DISPORIA.CO, OPINI – Siapa yang tidak kenal dengan mama Ghufron? Seorang manusia dengan nama lengkap Abuya Ghufron Al-Bantani yang kemudian ditokohkan oleh masyarakat setempat karena gayanya yang unik dalam menyampaikan dakwah. Entahlah, dakwah yang disampaikan barangkali baginya menyangkut persoalan bangsa, negara dan tentunya juga katanya tentang Islam.

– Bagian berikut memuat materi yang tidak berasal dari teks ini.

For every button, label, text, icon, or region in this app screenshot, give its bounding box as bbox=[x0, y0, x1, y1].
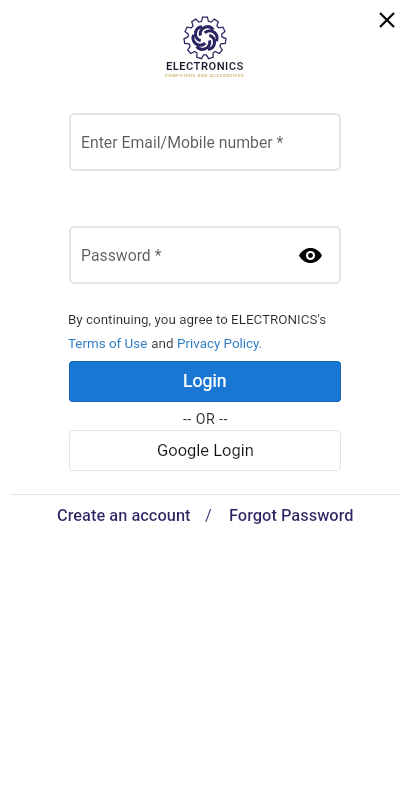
button[interactable]: Create an account bbox=[57, 502, 191, 529]
staticText: COMPUTERS AND ACCESSORIES bbox=[165, 73, 245, 78]
staticText: Password * bbox=[81, 246, 162, 265]
staticText: Login bbox=[183, 371, 227, 392]
staticText: Terms of Use bbox=[68, 336, 148, 352]
button[interactable]: Privacy Policy. bbox=[177, 336, 263, 352]
button[interactable]: Login bbox=[69, 361, 341, 402]
button[interactable]: Google Login bbox=[69, 430, 341, 471]
staticText: -- OR -- bbox=[183, 411, 228, 428]
staticText: By continuing, you agree to ELECTRONICS'… bbox=[68, 312, 327, 328]
button[interactable]: Forgot Password bbox=[229, 502, 354, 529]
button[interactable]: Enter Email/Mobile number * bbox=[69, 113, 341, 171]
staticText: Google Login bbox=[157, 441, 254, 460]
staticText: Create an account bbox=[57, 506, 191, 525]
button[interactable]: Password * bbox=[69, 226, 341, 284]
button[interactable]: Show password bbox=[297, 242, 323, 268]
staticText: Privacy Policy. bbox=[177, 336, 263, 352]
staticText: / bbox=[205, 506, 212, 525]
button[interactable]: Close bbox=[369, 2, 405, 38]
staticText: ELECTRONICS bbox=[166, 60, 244, 73]
staticText: and bbox=[148, 336, 177, 352]
staticText: Forgot Password bbox=[229, 506, 354, 525]
button[interactable]: Terms of Use bbox=[68, 336, 148, 352]
staticText: Enter Email/Mobile number * bbox=[81, 133, 284, 152]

Bahasa yang digunakan tidak hanya bahasa Jawa dan Indonesia dalam berdakwah, melainkan “bahasa Suryani” yang tidak ada seorang pun menguasainya kecuali dia sendiri. Uniknya, salah satu contoh bahasa Suryani yang viral “syududu” kemudian ramai karena diparodikan dan dijadikan bahan meme penolakan minjam uang.
Adakah orang merasa terpengaruhi oleh gaya dakwahnya? Atau bahasanya yang kemudian banyak interpretasi tambahan?
Menurut Kementerian Kesehatan (Kemenkes) memperkirakan sejumlah 28 juta penduduk di Indonesia mengalami permasalahan kesehatan mental, termasuk depresi. Secara simultan, kelompok remaja menjadi kelompok paling rentan, karena tantangan akademik dan pekerjaan.
Seringkali dokter memberikan saran dalam menangani depresi anak muda dengan kombinasi medis melalui berbagi cerita dan psikoterapi, bahkan juga penanganan melalui obat antidepresan untuk memberikan dampak secara maksimal.
Alih-alih dalam penanganan yang serius, Mama Ghufron pernah bilang bahwa dia adalah orang yang menyelamatkan Jakarta, menghilangkan corona, menyelesaikan kasus hilangnya motor, bahkan menyelamtakan NU. Ini menandakan bahwa dia bisa menyelasaikan apa saja, apalagi soal depresi ini. Jangan diragukan soal beliau, karena katanya “betul atau tidak?”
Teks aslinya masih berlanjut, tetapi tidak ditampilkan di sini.